Question

If two equal vectors $\overline{A}$ and $\overline{B}$ are inclined at an angle $\theta$ and each of magnitude is f, then $|\overline{A}-\overline{B}|$

• A. $2f \cos (\frac{\theta}{2})$
• B. $2f \sin (\frac{\theta}{2})$
• C. $f\sqrt{2(1-\sin\phi)}$
• D. $f\sqrt{2(1+\sin\phi)}$

Answer 1

Answer: (B)

$2f \sin (\frac{\theta}{2})$

Answer 2

Let the two equal vectors be $\overline{A}$ and $\overline{B}$. The magnitude of each vector is given as $f$, so $|\overline{A}| = f$ and $|\overline{B}| = f$. The angle between the two vectors is $\theta$. We need to find the magnitude of the difference between the two vectors, $|\overline{A} - \overline{B}|$.
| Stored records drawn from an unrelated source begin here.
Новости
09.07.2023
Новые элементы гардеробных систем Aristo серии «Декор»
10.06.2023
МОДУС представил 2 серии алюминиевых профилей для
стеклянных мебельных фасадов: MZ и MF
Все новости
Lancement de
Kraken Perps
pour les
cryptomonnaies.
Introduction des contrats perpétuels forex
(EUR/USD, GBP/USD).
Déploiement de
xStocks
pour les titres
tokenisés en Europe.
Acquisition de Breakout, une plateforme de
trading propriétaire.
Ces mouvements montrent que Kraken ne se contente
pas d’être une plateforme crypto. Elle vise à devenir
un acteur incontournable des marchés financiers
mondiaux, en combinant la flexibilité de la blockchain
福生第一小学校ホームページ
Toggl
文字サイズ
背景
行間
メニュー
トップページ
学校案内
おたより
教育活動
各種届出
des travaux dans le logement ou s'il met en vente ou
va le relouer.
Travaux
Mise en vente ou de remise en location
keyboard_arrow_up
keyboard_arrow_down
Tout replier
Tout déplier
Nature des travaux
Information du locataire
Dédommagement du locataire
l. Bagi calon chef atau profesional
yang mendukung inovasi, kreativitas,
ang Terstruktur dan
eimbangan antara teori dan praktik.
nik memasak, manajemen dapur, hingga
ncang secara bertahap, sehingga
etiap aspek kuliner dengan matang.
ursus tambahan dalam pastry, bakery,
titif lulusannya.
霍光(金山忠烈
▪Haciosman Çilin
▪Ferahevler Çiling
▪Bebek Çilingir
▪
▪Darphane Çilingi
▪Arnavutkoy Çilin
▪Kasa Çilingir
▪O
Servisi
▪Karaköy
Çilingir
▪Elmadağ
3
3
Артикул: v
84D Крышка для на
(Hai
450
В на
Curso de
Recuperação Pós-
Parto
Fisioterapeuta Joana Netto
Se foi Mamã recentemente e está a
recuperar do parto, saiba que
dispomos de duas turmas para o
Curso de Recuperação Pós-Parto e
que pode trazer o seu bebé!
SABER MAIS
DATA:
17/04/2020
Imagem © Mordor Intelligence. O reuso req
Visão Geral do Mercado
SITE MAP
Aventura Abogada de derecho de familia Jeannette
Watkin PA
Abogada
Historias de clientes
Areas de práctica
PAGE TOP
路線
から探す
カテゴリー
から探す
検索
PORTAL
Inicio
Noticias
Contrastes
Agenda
The magnitude of the difference of two vectors $\overline{A}$ and $\overline{B}$ is given by the formula: $|\overline{A} - \overline{B}| = \sqrt{|\overline{A}|^2 + |\overline{B}|^2 - 2|\overline{A}||\overline{B}|\cos\theta}$

Substitute the given magnitudes $|\overline{A}| = f$ and $|\overline{B}| = f$ into the formula: $|\overline{A} - \overline{B}| = \sqrt{f^2 + f^2 - 2(f)(f)\cos\theta}$ $|\overline{A} - \overline{B}| = \sqrt{2f^2 - 2f^2\cos\theta}$

Factor out $2f^2$ from the terms under the square root: $|\overline{A} - \overline{B}| = \sqrt{2f^2(1 - \cos\theta)}$

Now, use the trigonometric identity $1 - \cos\theta = 2\sin^2(\frac{\theta}{2})$. Substitute this identity into the expression: $|\overline{A} - \overline{B}| = \sqrt{2f^2(2\sin^2(\frac{\theta}{2}))}$ $|\overline{A} - \overline{B}| = \sqrt{4f^2\sin^2(\frac{\theta}{2})}$

Taking the square root, we get: $|\overline{A} - \overline{B}| = \sqrt{(2f\sin(\frac{\theta}{2}))^2}$ $|\overline{A} - \overline{B}| = |2f\sin(\frac{\theta}{2})|$

Since $f$ is a magnitude, $f \ge 0$. The angle $\theta$ between two vectors is typically considered in the range $0 \le \theta \le \pi$. For this range, $0 \le \frac{\theta}{2} \le \frac{\pi}{2}$, and $\sin(\frac{\theta}{2}) \ge 0$. Therefore, $|\sin(\frac{\theta}{2})| = \sin(\frac{\theta}{2})$.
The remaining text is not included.